[Material for this task]

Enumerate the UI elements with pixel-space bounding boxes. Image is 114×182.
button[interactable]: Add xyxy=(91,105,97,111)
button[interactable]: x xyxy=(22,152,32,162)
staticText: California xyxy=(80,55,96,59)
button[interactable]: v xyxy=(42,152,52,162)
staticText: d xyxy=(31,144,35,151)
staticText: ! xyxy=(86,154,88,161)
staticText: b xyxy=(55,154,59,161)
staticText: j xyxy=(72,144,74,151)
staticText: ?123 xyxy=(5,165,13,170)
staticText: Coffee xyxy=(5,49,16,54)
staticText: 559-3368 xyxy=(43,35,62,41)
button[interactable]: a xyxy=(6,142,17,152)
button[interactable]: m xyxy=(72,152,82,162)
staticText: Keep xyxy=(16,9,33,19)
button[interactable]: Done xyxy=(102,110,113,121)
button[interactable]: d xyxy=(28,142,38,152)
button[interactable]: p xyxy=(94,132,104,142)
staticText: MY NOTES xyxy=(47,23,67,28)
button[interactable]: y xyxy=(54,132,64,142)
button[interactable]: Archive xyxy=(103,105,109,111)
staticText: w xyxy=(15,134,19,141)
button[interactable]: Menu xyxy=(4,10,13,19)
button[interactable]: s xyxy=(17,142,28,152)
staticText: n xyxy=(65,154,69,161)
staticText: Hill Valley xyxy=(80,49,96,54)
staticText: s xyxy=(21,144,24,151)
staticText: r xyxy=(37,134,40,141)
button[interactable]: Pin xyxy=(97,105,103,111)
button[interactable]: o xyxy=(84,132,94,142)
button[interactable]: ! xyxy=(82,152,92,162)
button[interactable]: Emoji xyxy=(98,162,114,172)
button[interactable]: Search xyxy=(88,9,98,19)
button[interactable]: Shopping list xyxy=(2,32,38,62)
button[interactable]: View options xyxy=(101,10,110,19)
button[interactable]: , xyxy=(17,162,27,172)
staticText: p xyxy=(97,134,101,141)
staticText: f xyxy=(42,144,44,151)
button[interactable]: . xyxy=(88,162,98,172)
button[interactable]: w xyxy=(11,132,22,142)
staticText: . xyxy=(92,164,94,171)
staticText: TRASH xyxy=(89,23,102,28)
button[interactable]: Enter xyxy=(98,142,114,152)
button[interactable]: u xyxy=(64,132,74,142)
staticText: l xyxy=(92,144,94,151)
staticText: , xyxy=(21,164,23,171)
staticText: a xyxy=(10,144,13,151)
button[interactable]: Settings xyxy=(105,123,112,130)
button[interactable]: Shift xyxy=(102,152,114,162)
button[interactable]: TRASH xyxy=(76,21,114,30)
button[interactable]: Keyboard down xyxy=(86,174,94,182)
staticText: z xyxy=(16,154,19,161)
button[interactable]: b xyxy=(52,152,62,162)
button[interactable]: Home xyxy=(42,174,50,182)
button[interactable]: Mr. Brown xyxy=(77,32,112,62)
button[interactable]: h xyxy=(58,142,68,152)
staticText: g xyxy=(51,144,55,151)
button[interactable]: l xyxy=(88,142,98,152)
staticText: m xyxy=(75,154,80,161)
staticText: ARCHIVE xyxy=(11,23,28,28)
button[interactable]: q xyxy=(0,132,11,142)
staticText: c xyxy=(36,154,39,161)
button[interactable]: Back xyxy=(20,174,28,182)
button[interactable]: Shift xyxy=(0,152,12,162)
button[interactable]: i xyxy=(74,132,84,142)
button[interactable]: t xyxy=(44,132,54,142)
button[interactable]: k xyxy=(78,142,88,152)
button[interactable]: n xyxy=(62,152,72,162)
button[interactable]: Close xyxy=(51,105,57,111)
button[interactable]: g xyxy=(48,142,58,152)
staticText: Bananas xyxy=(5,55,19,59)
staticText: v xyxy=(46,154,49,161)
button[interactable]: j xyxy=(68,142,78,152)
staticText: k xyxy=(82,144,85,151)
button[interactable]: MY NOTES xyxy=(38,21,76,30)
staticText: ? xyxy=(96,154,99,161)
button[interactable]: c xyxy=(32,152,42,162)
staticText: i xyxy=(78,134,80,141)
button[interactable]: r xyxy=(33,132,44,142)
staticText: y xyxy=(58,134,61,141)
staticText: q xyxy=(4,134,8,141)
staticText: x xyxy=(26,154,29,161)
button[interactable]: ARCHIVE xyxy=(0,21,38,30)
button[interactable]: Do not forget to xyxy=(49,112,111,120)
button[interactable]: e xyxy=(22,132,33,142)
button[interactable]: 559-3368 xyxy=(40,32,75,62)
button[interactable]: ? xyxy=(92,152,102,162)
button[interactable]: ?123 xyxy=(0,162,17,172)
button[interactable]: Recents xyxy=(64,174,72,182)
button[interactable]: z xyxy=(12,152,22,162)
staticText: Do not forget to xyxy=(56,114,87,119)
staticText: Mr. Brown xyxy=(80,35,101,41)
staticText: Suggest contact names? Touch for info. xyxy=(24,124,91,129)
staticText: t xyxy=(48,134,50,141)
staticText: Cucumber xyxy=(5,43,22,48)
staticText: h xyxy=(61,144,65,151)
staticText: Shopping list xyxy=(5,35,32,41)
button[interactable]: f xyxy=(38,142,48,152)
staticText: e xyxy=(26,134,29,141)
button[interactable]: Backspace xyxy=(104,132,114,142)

[/Material for this task]

What needs to be done: All lines of the records above that carry the word "TRASH" should be listed.

Completed task:
staticText: TRASH xyxy=(89,23,102,28)
button[interactable]: TRASH xyxy=(76,21,114,30)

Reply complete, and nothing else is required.